Based on this knowledge, other things that improve blood flow to the brain would also reduce the risk of Alzheimer’s.
And that is precisely what a 2020 review, published in The Lancet, confirmed, which brought together all the studies that analyzed what increased the risk of dementia.
Lack of exercise increased dementia risks by 40 percent; smoking, obesity and diabetes independently increased the risk by 60 percent each; and air pollution increased the risk by 10 percent.
Prioritize regular exercise as it could help protect you and reduce chronic pain, say scientists in Norway.
They analyzed data from more than 10,000 adults who, over eight years, reported how much exercise they did and their pain tolerance (measured by how long they could submerge a hand in cold water). Those with more active lifestyles were more tolerant of pain, and the more they exercised, the more their ability to withstand pain grew over the study period, the journal Plos One reported.
Knowing this, I now run every day if possible (but at least five times a week), check my blood pressure every two months, and have lost some weight.

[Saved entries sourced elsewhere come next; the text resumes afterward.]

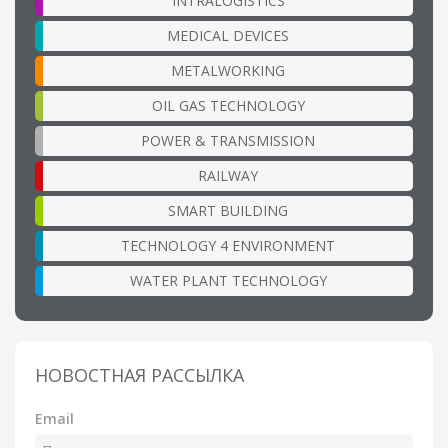
INTRALOGISTICS
MEDICAL DEVICES
METALWORKING
OIL GAS TECHNOLOGY
POWER & TRANSMISSION
RAILWAY
SMART BUILDING
TECHNOLOGY 4 ENVIRONMENT
WATER PLANT TECHNOLOGY
НОВОСТНАЯ РАССЫЛКА
Email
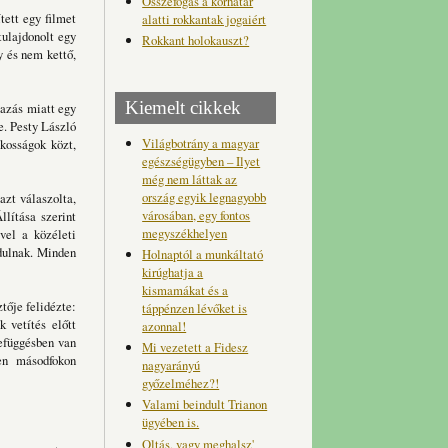
Összefogás a korhatár
tett egy filmet
alatti rokkantak jogaiért
tulajdonolt egy
Rokkant holokauszt?
y és nem kettő,
Kiemelt cikkek
azás miatt egy
e. Pesty László
Világbotrány a magyar
lkosságok közt,
egészségügyben – Ilyet
még nem láttak az
ország egyik legnagyobb
azt válaszolta,
városában, egy fontos
llítása szerint
megyszékhelyen
vel a közéleti
rdulnak. Minden
Holnaptól a munkáltató
kirúghatja a
kismamákat és a
tője felidézte:
táppénzen lévőket is
k vetítés előtt
azonnal!
zefüggésben van
Mi vezetett a Fidesz
ben másodfokon
nagyarányú
győzelméhez?!
Valami beindult Trianon
ügyében is.
Oltás, vagy meghalsz'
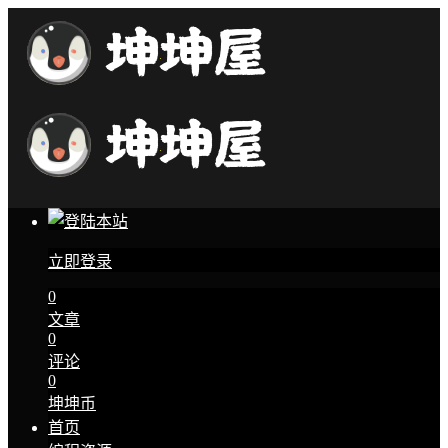
立即登录
0
文章
0
评论
0
坤坤币
首页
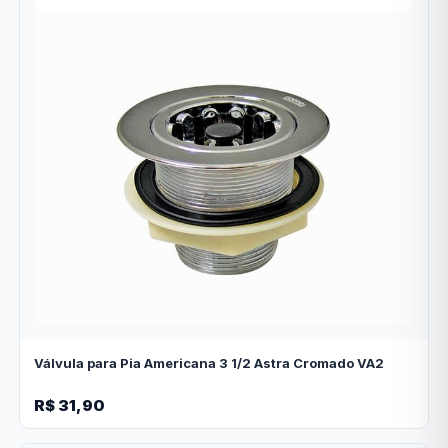
Válvula para Pia Americana 3 1/2 Astra Cromado VA2
R$ 31,90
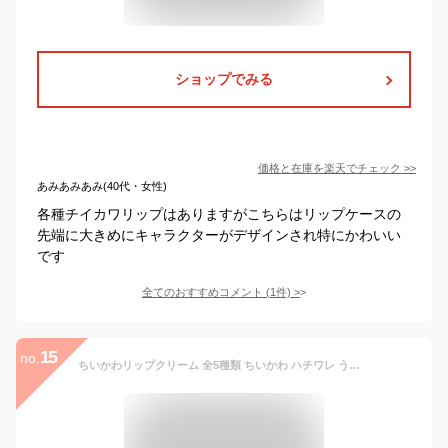
ショップでみる
価格と在庫を
楽天
でチェック
>>
あみあみあみ(40代・女性)
各種チイカワリップはありますがこちらはリップケースの
先端に大きめにキャラクターがデザインされ特にかわいい
です
全てのおすすめコメント
(
1
件)
>
15
no.
ちいかわリップクリーム 全5種類 ちいかわ ハチワレ うさぎ モモンガ ALL 香り付き ストロベリー ブルーベリー レモン ラズベリー バニラ 潤い 保湿 うるおい ヒアルロン酸 ホホバオイル 【SB】【EN】【▲】/CWリップクリーム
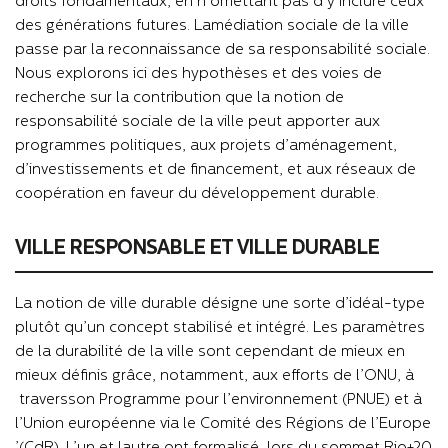
droits fondamentaux, en n’omettant pas d’y inclure ceux
des générations futures. La
médiation sociale de la ville
passe par la reconnaissance de sa responsabilité sociale.
Nous explorons ici des hypothèses et des voies de
recherche sur la contribution que la notion de
responsabilité sociale de la ville peut apporter aux
programmes politiques, aux projets d’aménagement,
d’investissements et de financement, et aux réseaux de
coopération en faveur du développement durable.
VILLE RESPONSABLE ET VILLE DURABLE
La notion de ville durable désigne une sorte d’idéal-type
plutôt qu’un concept stabilisé et intégré. Les paramètres
de la durabilité de la ville sont cependant de mieux en
mieux définis grâce, notamment, aux efforts de l’ONU,
à
travers
son Programme pour l’environnement (PNUE) et
à
l’Union européenne via le Comit
é des Régions de l’Europe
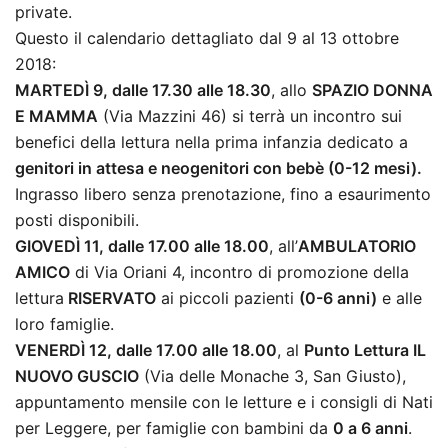
private.
Questo il calendario dettagliato dal 9 al 13 ottobre
2018:
MARTEDÌ 9, dalle 17.30 alle 18.30
, allo
SPAZIO DONNA
E MAMMA
(Via Mazzini 46) si terrà un incontro sui
benefici della lettura nella prima infanzia dedicato a
genitori in attesa e neogenitori con bebè (0-12 mesi).
Ingrasso libero senza prenotazione, fino a esaurimento
posti disponibili.
GIOVEDÌ 11, dalle 17.00 alle 18.00
, all’
AMBULATORIO
AMICO
di Via Oriani 4, incontro di promozione della
lettura
RISERVATO
ai piccoli pazienti
(0-6 anni)
e alle
loro famiglie.
VENERDÌ 12, dalle 17.00 alle 18.00
, al
Punto Lettura IL
NUOVO GUSCIO
(Via delle Monache 3, San Giusto),
appuntamento mensile con le letture e i consigli di Nati
per Leggere, per famiglie con bambini da
0 a 6 anni
.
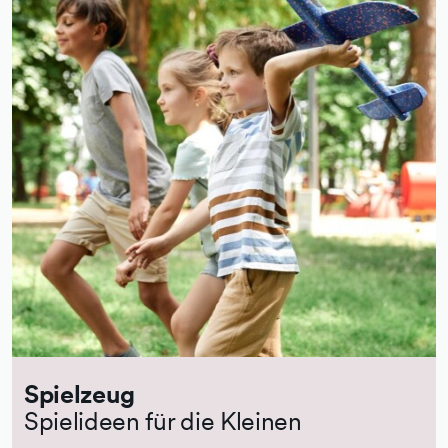
Spielzeug
Spielideen für die Kleinen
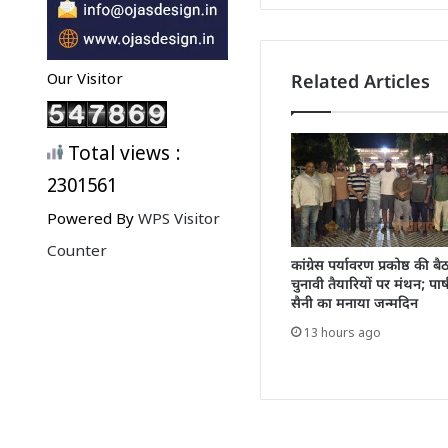
Our Visitor
Related Articles
Total views :
2301561
Powered By
WPS Visitor
Counter
कांग्रेस पर्यावरण प्रकोष्ठ की ब
चुनावी तैयारियों पर मंथन; पार्ष
सैनी का मनाया जन्मदिन
13 hours ago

When it comes to alcohol, the accepted wisdom is that small amounts of alcohol are safe, as long as they are less than 14 units per week in total.
Data published in the BMJ in 2018 confirmed that for every seven units above 14 per week, the risk of dementia increases by 17 per cent.
Surveys show that people now fear dementia more than cancer. If that’s you, I think there’s a very positive message that you can significantly reduce your risk by doing a number of simple things: exercise regularly, eat healthy (to maintain a healthy weight), not smoke, reduce alcohol consumption, and control your blood pressure.
What’s more, these measures will also help slow decline in dementia patients, and just how effective is demonstrated in a study published this month in the Journal of Alzheimer’s Disease.
A group of 55 patients with early Alzheimer’s received standard care or standard care plus telephone counseling on lifestyle management.
This included cognitive brain training, dietary recommendations based on the MIND diet (a Mediterranean diet that has been shown to reduce the risk of dementia), physical activity, sleep advice (such as trying to sleep 7 to 8 hours a day), and stress management. (for example, breathing). exercises).
The study showed a significantly slower rate of memory decline in those who underwent this program compared to the control group. But since all of these interventions were offered at the same time, it is not possible to say which had the greatest impact.
Still, the results make scientific sense: Brain training would help build new brain cells to counteract some of the declining functions of Alzheimer’s, and lifestyle factors would improve blood flow and reduce inflammatory processes that cause brain damage. brain and the resulting symptoms.
Like so many things in medicine, dementia is more complicated than we first thought. We may one day get a cure, but until then, make your own luck and try to reduce your chances of needing that cure by decreasing your chances of getting dementia in the first place.